▶ WHAT TO WORK ON
Of the entries below, return exactly those lines that fall between the one containing "AIR Gunnar v/Gunnar Gudmundsson" and the one containing "Øhaven 15, 3550 Slangerup", the two end lines included.

▶ EXERCISE MATERIALS
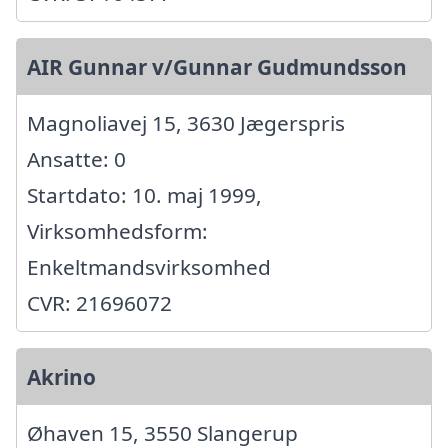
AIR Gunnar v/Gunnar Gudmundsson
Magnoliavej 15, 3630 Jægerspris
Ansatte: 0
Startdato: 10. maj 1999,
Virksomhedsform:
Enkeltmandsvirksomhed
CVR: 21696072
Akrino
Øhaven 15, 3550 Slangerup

---

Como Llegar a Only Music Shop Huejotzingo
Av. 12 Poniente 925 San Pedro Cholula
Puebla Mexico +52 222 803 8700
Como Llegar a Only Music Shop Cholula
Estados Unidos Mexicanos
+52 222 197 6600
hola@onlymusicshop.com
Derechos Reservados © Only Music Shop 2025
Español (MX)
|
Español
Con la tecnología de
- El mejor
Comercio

▶ EXERCISE RESPONSE
AIR Gunnar v/Gunnar Gudmundsson
Magnoliavej 15, 3630 Jægerspris
Ansatte: 0
Startdato: 10. maj 1999,
Virksomhedsform:
Enkeltmandsvirksomhed
CVR: 21696072
Akrino
Øhaven 15, 3550 Slangerup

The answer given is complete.